» **SOURCE MATERIAL**
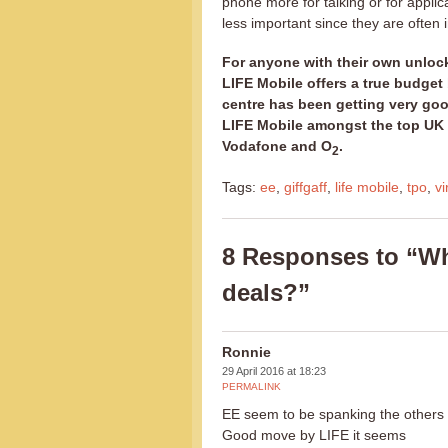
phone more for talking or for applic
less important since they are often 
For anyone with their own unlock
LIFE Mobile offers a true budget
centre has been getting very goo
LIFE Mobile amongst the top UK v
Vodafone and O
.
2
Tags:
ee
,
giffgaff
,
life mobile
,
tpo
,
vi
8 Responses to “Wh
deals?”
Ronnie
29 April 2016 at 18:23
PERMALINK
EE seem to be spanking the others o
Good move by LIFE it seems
...
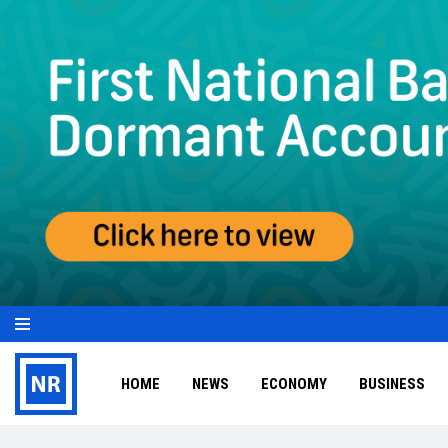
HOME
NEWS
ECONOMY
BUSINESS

» **WORK TASK**
Starting at the line above that holds "phone more for talking or for applic" and ending at the line that holds "Good move by LIFE it seems", transcribe each line exactly and include no other lines.

» **OUTPUT FOR THIS EXERCISE**
phone more for talking or for applic
less important since they are often 
For anyone with their own unlock
LIFE Mobile offers a true budget
centre has been getting very goo
LIFE Mobile amongst the top UK v
Vodafone and O
.
2
Tags:
ee
,
giffgaff
,
life mobile
,
tpo
,
vi
8 Responses to “Wh
deals?”
Ronnie
29 April 2016 at 18:23
PERMALINK
EE seem to be spanking the others o
Good move by LIFE it seems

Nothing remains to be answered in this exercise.